**EXERCISE INSTRUCTIONS**
Would you please copy every line from the records that contains the word "Paul"?

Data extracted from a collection
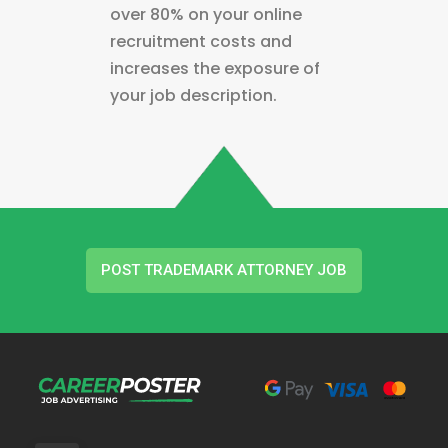
over 80% on your online
recruitment costs and
increases the exposure of
your job description.
POST TRADEMARK ATTORNEY JOB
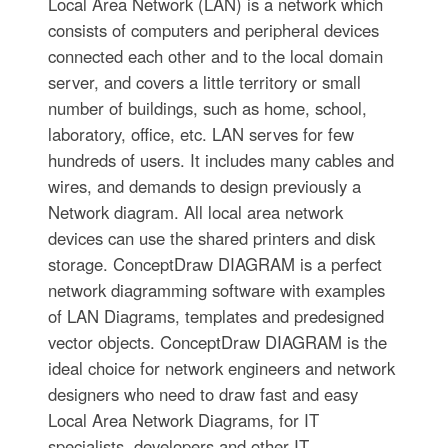
Local Area Network (LAN) is a network which
consists of computers and peripheral devices
connected each other and to the local domain
server, and covers a little territory or small
number of buildings, such as home, school,
laboratory, office, etc. LAN serves for few
hundreds of users. It includes many cables and
wires, and demands to design previously a
Network diagram. All local area network
devices can use the shared printers and disk
storage. ConceptDraw DIAGRAM is a perfect
network diagramming software with examples
of LAN Diagrams, templates and predesigned
vector objects. ConceptDraw DIAGRAM is the
ideal choice for network engineers and network
designers who need to draw fast and easy
Local Area Network Diagrams, for IT
specialists, developers and other IT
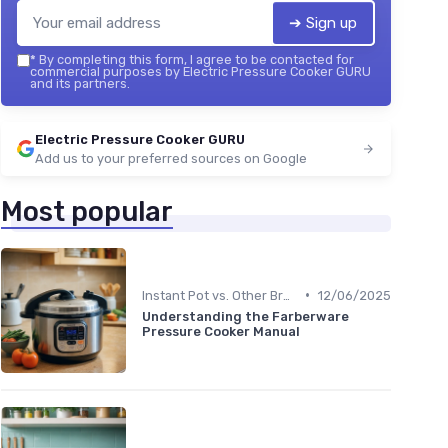
➔ Sign up
*
By completing this form, I agree to be contacted for
commercial purposes by Electric Pressure Cooker GURU
and its partners.
Electric Pressure Cooker GURU
Add us to your preferred sources on Google
Most popular
•
Instant Pot vs. Other Brands
12/06/2025
Understanding the Farberware
Pressure Cooker Manual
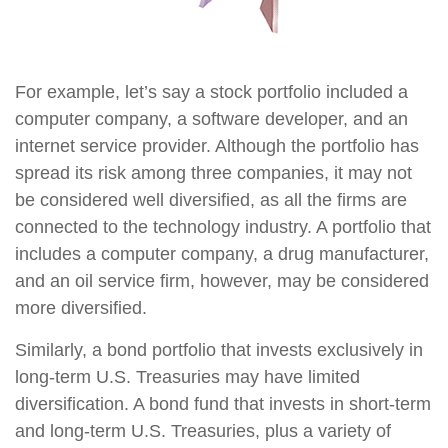
For example, let’s say a stock portfolio included a
computer company, a software developer, and an
internet service provider. Although the portfolio has
spread its risk among three companies, it may not
be considered well diversified, as all the firms are
connected to the technology industry. A portfolio that
includes a computer company, a drug manufacturer,
and an oil service firm, however, may be considered
more diversified.
Similarly, a bond portfolio that invests exclusively in
long-term U.S. Treasuries may have limited
diversification. A bond fund that invests in short-term
and long-term U.S. Treasuries, plus a variety of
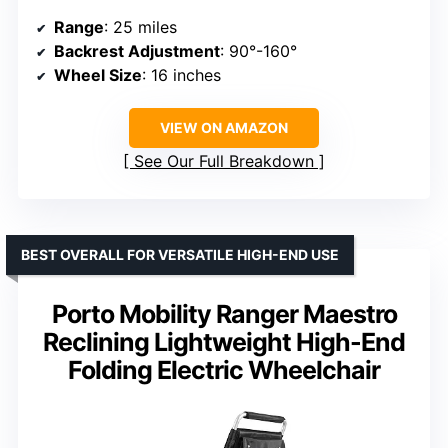
Range
: 25 miles
Backrest Adjustment
: 90°-160°
Wheel Size
: 16 inches
VIEW ON AMAZON
See Our Full Breakdown
BEST OVERALL FOR VERSATILE HIGH-END USE
Porto Mobility Ranger Maestro
Reclining Lightweight High-End
Folding Electric Wheelchair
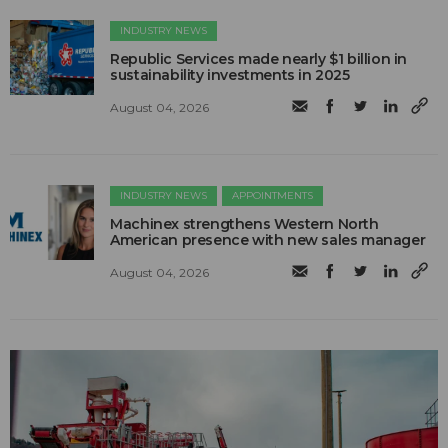
INDUSTRY NEWS
Republic Services made nearly $1 billion in
sustainability investments in 2025
August 04, 2026
INDUSTRY NEWS
APPOINTMENTS
Machinex strengthens Western North
American presence with new sales manager
August 04, 2026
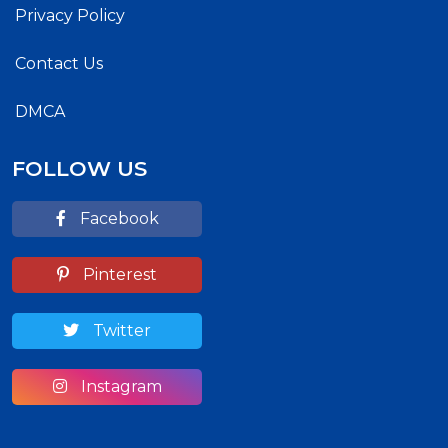
Privacy Policy
Contact Us
DMCA
FOLLOW US
Facebook
Pinterest
Twitter
Instagram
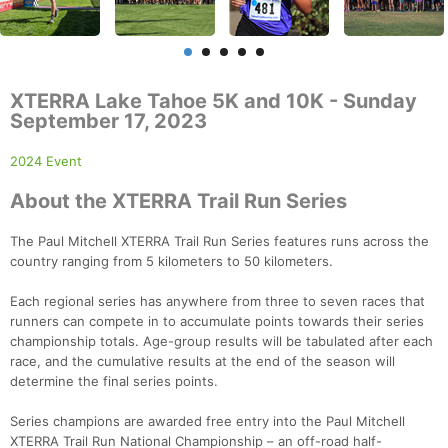
XTERRA Lake Tahoe 5K and 10K - Sunday
September 17, 2023
2024 Event
About the XTERRA Trail Run Series
The Paul Mitchell XTERRA Trail Run Series features runs across the
country ranging from 5 kilometers to 50 kilometers.
Each regional series has anywhere from three to seven races that
runners can compete in to accumulate points towards their series
championship totals. Age-group results will be tabulated after each
race, and the cumulative results at the end of the season will
determine the final series points.
Series champions are awarded free entry into the Paul Mitchell
XTERRA Trail Run National Championship – an off-road half-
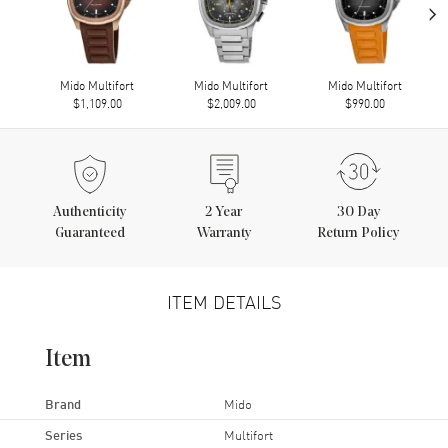
›
Mido Multifort
Mido Multifort
Mido Multifort
$1,109.00
$2,009.00
$990.00
Authenticity
2
Year
30 Day
Guaranteed
Warranty
Return Policy
ITEM DETAILS
Item
Brand
Mido
Series
Multifort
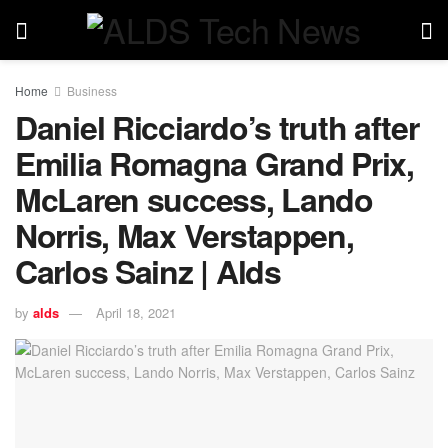
Home
Business
Daniel Ricciardo’s truth after
Emilia Romagna Grand Prix,
McLaren success, Lando
Norris, Max Verstappen,
Carlos Sainz | Alds
by
alds
April 18, 2021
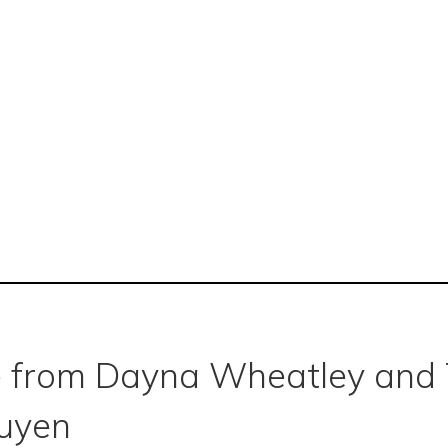
 from Dayna Wheatley and 
uyen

**TASK SOLUTION**
The Paul Mitchell XTERRA Trail Run Series features runs across the
Series champions are awarded free entry into the Paul Mitchell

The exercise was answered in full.